Mount's Robinson not short on talent

Mount's Robinson not short on talent
Mount Saint Mary's guard Junior Robinson fights past Norfolk State's Jeff Short and LaTre'e Russell during the Mount's 67-64 overtime victory over Norfolk State Saturday, Dec. 13 in Emmitsburg. (DAVE MUNCHSTAFF PHOTO, Baltimore Sun Media Group)

EMMITSBURG — Junior Robinson looked like a boy among men.

Part of that was because Mount St. Mary's was taking on Arizona, the No. 2 team in the country. The other part was because Robinson stands just 5-foot-5 and is the shortest player in all of NCAA Division I men's basketball.


It wasn't a great debut for the Mountaineers' freshman back on Nov. 14. Robinson didn't make any of his three shots from the field. Worse, he committed eight turnovers, often looking overmatched by the bigger, stronger, more-experienced Wildcats.

But as the schedule has gotten slightly easier and Robinson has gained more experience, the small freshman is making a much larger impact for the Mount.

"I'm starting to understand things a lot more," Robinson said after the Mountaineers' 67-64 win over Norfolk St. last Saturday. "What things work, what things don't work. What things will never work."

Robinson perhaps has started to realize it's much more difficult to make passes or get open looks because of his lack of size in college than it was at Eastern Alamance High School in Mebane, North Carolina. While there, Robinson scored 2,228 points (17th in state history), had a school-record 515 assists, and made 554 free throws, third in North Carolina high school history.

The undersized point guard has begun to show that he can do some of those things at the Division I level. He had his first double-digit scoring output of the season against Norfolk St., going for 14 points on 5-for-8 shooting.

When the Mount was lacking offense late in the second half, Robinson demonstrated his ability to drive, splitting a double team by the Spartans and scoring on a finger roll, utilizing his 38-inch vertical and the speed that allows him to run a 4.3-second 40-yard dash. Earlier, he showed his range, drilling a deep 3-pointer from NBA distance.

But this was after several outings where Robinson struggled, including shooting 3 for 12 on Nov. 19 against lowly University of Maryland-Eastern Shore, 1 for 9 against Seton Hall on Dec. 2, and 2 for 8 against Loyola on Dec. 6.

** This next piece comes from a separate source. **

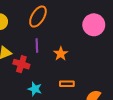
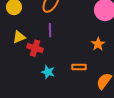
orange star: (61, 54) -> (98, 44), moved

"Junior's been outstanding at being able to sit down and watch film and listen to what our coaches' criticisms are, or praises, and able to go and apply them directly into the game," Mount coach Jamion Christian said. "His growth is going to be very important to our team."

The advice that Christian and his staff have been giving Robinson is fairly simple.

"Coach tells me all the time, 'Attack the gap, attack the gap, stay aggressive,'" Robinson said.

Robinson is averaging 7.2 points through eight games, which ranks fourth on the team.

He may even get more looks to score when opposing defenses have to account for forward Andrew Smeathers, a 6-foot-8 transfer from Butler who will make his season debut on Saturday at American.

That could also bode well for Robinson's assist numbers, as the rookie point guard will have another top scoring threat to dish to. So far, Robinson is leading the team with 4.2 assists per game.

It hasn't been just Robinson giving the Mount a strong option at the point, however.


Sophomore Khalid Nwandu has provided 4.5 points per game coming off the bench and has also helped run the Mountaineers' fast-paced offense stemming from their "Mayhem" style of play.

Christian said he has been pleased with the productivity he's gotten from the position, and looks forward to having not one, but two capable point guards as Northeast Conference play draws nearer.

"We've got a really good combination at point guard for the first time in my time here," Christian said. "I'm excited about us being able to put two point guards on the floor that can dominate the game in different ways and we're going to try to keep putting our guys in position to do that."